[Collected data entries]
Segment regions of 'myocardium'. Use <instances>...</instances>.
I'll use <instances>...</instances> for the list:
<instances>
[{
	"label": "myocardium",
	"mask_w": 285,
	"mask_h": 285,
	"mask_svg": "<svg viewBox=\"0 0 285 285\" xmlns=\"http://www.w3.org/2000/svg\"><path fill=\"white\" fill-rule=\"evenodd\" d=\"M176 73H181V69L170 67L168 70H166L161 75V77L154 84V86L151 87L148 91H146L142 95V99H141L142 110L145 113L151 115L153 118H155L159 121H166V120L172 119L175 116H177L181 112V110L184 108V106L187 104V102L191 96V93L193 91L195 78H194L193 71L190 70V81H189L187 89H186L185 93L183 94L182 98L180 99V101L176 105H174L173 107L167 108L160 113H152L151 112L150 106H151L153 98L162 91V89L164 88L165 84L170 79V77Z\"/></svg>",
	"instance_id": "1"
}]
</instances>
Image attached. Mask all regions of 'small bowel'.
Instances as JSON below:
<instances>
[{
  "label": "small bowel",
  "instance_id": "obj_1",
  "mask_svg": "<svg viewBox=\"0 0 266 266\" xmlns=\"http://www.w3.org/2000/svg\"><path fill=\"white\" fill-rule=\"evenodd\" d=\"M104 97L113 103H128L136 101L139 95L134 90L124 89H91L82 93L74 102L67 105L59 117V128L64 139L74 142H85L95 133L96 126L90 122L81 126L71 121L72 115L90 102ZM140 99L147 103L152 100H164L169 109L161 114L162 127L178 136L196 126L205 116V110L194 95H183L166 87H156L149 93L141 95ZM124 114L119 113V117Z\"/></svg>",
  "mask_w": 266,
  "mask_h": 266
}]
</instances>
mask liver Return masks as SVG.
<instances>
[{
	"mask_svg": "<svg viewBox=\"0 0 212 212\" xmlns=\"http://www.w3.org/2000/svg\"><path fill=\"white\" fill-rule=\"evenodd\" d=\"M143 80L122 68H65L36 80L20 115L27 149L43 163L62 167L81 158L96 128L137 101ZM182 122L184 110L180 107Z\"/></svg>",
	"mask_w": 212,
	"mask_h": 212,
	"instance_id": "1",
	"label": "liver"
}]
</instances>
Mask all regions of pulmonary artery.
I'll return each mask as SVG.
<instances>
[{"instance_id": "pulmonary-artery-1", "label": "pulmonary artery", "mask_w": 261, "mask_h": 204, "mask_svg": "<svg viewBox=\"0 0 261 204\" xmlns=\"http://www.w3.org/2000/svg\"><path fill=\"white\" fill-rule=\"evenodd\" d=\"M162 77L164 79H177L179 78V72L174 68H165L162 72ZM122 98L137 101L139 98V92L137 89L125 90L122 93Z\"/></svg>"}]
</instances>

__Work instruction__: Repeat exactly the lines from the one containing "Mask all regions of pulmonary artery." to the end of the records.

__Answer below__:
Mask all regions of pulmonary artery.
I'll return each mask as SVG.
<instances>
[{"instance_id": "pulmonary-artery-1", "label": "pulmonary artery", "mask_w": 261, "mask_h": 204, "mask_svg": "<svg viewBox=\"0 0 261 204\" xmlns=\"http://www.w3.org/2000/svg\"><path fill=\"white\" fill-rule=\"evenodd\" d=\"M162 77L164 79H177L179 78V72L174 68H165L162 72ZM122 98L137 101L139 98V92L137 89L125 90L122 93Z\"/></svg>"}]
</instances>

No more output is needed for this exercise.